By doing a thorough examination of costs, practices can start to figure out the answers to important questions such as, "How many patients does it take for me to be able to keep my doors open?" said Dahl.
So, for example, "If that patient has diabetes, and congestive heart failure, renal failure, or some other kind of comorbidity, there's [significantly] more costs that go into seeing that patient," than a patient with diabetes and no other comorbidities, said Dahl. Therefore, to avoid losing money on its neediest diabetic patients, a practice might have to utilize cost-saving strategies such as encouraging group visits, using disease-management protocols, or having nonphysician providers see less-complex patients, he said.
UTILIZING TECHNOLOGY TOOLS
Jasmine Gee, director of product marketing for athenahealth, agreed there are a number of financial challenges facing practices these days. But two of the more difficult ones are a pressure to increase productivity and the rise of self-pay collections.
"As healthcare costs continue to rise, patients are being required to pay more and more of those costs out of their own pockets, in the form of higher premiums, deductibles, and copayments," Gee told Physicians Practice. "This means that healthcare providers must derive a growing portion of their revenue from direct payments by patients, an often aggravating process that involves significant work, hassle, and cost."
Gee suggests practices look into technology that will aid their payment-collection efforts.
"Many practices are finding that the patient collection work flow functions [can go] more smoothly - and can be more successful - with third-party patient communication and collections tools and services," said Gee. "When properly designed and integrated into a practice's regular routine, these tools and services relieve the staff of excess workload, make the self-pay process more efficient, and help boost revenue and speed of payment."

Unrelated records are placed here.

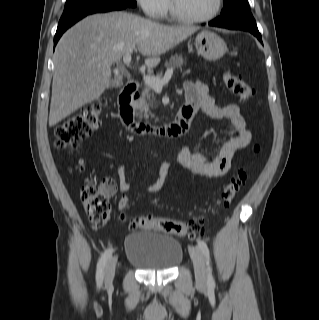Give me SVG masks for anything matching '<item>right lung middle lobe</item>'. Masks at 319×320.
I'll return each instance as SVG.
<instances>
[{
	"instance_id": "dd1d6c3e",
	"label": "right lung middle lobe",
	"mask_w": 319,
	"mask_h": 320,
	"mask_svg": "<svg viewBox=\"0 0 319 320\" xmlns=\"http://www.w3.org/2000/svg\"><path fill=\"white\" fill-rule=\"evenodd\" d=\"M123 4L135 7V0H66L64 12L59 23L65 22L73 16L98 6Z\"/></svg>"
}]
</instances>
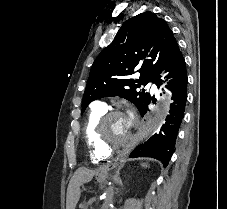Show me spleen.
Segmentation results:
<instances>
[{
	"instance_id": "1",
	"label": "spleen",
	"mask_w": 227,
	"mask_h": 209,
	"mask_svg": "<svg viewBox=\"0 0 227 209\" xmlns=\"http://www.w3.org/2000/svg\"><path fill=\"white\" fill-rule=\"evenodd\" d=\"M142 167H148L147 163H142Z\"/></svg>"
}]
</instances>
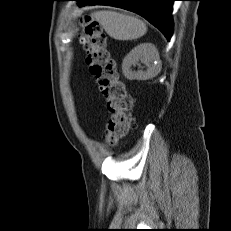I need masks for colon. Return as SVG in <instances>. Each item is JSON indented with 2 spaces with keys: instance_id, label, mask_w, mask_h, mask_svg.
<instances>
[{
  "instance_id": "colon-1",
  "label": "colon",
  "mask_w": 231,
  "mask_h": 231,
  "mask_svg": "<svg viewBox=\"0 0 231 231\" xmlns=\"http://www.w3.org/2000/svg\"><path fill=\"white\" fill-rule=\"evenodd\" d=\"M81 41L88 52L86 62L90 73L105 97L110 112L104 141L114 146L131 127L133 98L116 69L115 60L107 47L106 34L96 20L84 22Z\"/></svg>"
}]
</instances>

Healthcare consultant P.J. Cloud-Moulds, who works with practices to improve financial performance, said some of the biggest challenges are internal. Specifically, there's often little to no transparency in positions where monies are exchanged, and this can increase a practice's chance of becoming a victim of embezzlement.

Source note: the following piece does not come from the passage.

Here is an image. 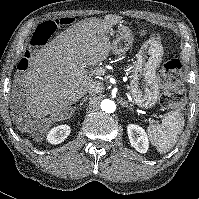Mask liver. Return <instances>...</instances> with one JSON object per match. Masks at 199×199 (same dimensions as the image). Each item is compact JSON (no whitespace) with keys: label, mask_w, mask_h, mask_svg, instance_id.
Listing matches in <instances>:
<instances>
[{"label":"liver","mask_w":199,"mask_h":199,"mask_svg":"<svg viewBox=\"0 0 199 199\" xmlns=\"http://www.w3.org/2000/svg\"><path fill=\"white\" fill-rule=\"evenodd\" d=\"M121 19V16L108 14L104 19L82 20L36 52L18 82L19 90L13 93L14 99H25V110L33 120L19 116L16 117L18 125L31 133L39 128L42 133L49 127L42 124L47 115L51 121L71 117L72 104L83 97L94 82L82 66L96 65L113 51L108 34ZM34 136L37 139L39 133Z\"/></svg>","instance_id":"liver-1"}]
</instances>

"By creating the transparency, you are creating a new atmosphere and work environment," said Cloud-Moulds, who is a regular contributor to Physicians Practice's Practice Notes blog. "Identify who your staff members are that can work well with a set of metrics [including] goals, standards, requirements for the position, and someone monitoring their activity. Those who have nothing to hide won't mind, and in fact, will feel a sense of overall relief that someone knows what is going on. Set the expectation and follow through."